Since launching Virgin Records in the early 1970’s, Richard Branson has expanded his business Empire to encompass trains, planes and space automobiles.
Whether he is pushing himself personally with his record breaking balloon trips or pushing the boundaries of what is possible with his Virgin Galactic, space tourism venture, Branson has been an inspiring and often polarizing figure in the business world.
Read on and check out five business lessons we can learn from the tie-loathing overachiever that is Sir Richard Branson.
"To be a real entrepreneur you always have to be looking forward. The moment you rest on your laurels is the moment your competition overtakes you."
Branson’s career has been far from an unmitigated success. Like all of us, Sir Richard has made mistakes and suffered serious setbacks including being forced to sell Virgin Records in 1992. He admits to being gutted at the time and we wouldn’t have blamed him for calling it a day, but he bounced back. And as the man himself says: "It’s far easier to find reasons to not do something than to do it and the sheer scale and variety of the Virgin Empire is testament to taking the big risks and evolving with the times."

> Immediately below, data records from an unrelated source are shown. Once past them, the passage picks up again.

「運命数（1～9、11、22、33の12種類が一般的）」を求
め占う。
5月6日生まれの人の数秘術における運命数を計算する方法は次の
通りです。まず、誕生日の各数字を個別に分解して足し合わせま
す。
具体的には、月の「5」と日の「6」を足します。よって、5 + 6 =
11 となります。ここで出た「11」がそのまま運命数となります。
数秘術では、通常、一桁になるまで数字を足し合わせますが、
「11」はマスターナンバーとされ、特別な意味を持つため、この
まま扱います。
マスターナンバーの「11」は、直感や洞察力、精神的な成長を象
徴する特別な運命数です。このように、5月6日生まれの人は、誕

“If someone offers you an amazing opportunity and you’re not sure if you can do it, say yes – then learn how to do it later.”
Who would’ve thought that a tiny airline like Virgin could fight their way into the Australian aviation market with a meagre $10 million dollars start-up capital?

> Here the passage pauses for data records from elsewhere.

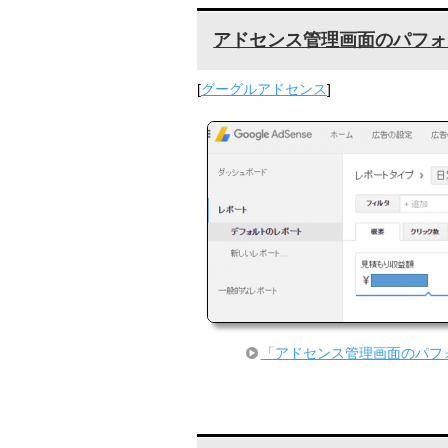
アドセンス管理画面のパフォ
[
グーグルアドセンス
]
「アドセンス管理画面のパフ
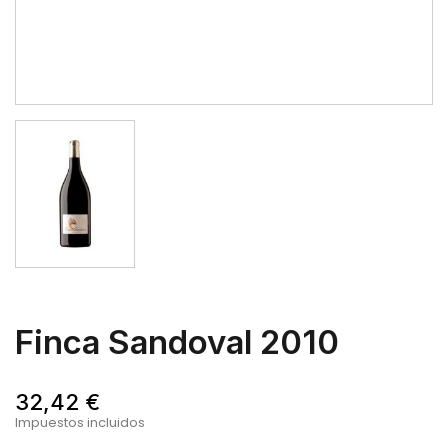
Finca Sandoval 2010
32,42 €
Impuestos incluidos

Just one year later, Virgin Blue was worth a staggering $2.4 billion dollars.
From media mogul to aviation royalty, the power of saying ‘Yes’ when business opportunities arise has been one of Branson’s enduring talents.
“We spend most of our waking lives at work so it’s important that we do what we love and love what we do.”
Richard Branson, after dropping out of school at the age of 15, followed his love of music and while living in a London commune in 1969 he had the idea to begin a mail order record company and called it Virgin Records.
People say that if you do what you love then the money will follow but for most of us it’s much more complicated than that. Torn between responsibilities, family and dreams, it is all too easy to lose sight of what you really want. But we can all learn a lesson from Branson when it comes to combining business with our passions. You never know where it could take you…
"Together we can make the products, services, businesses, ideas, and politics for a better future… We are all makers. Let’s get making."
There has never been a better time to be a business owner. The internet age has opened up unlimited avenues for us to advertise, commercialise and monetise our great ideas and to create amazing new goods and services, world-wide.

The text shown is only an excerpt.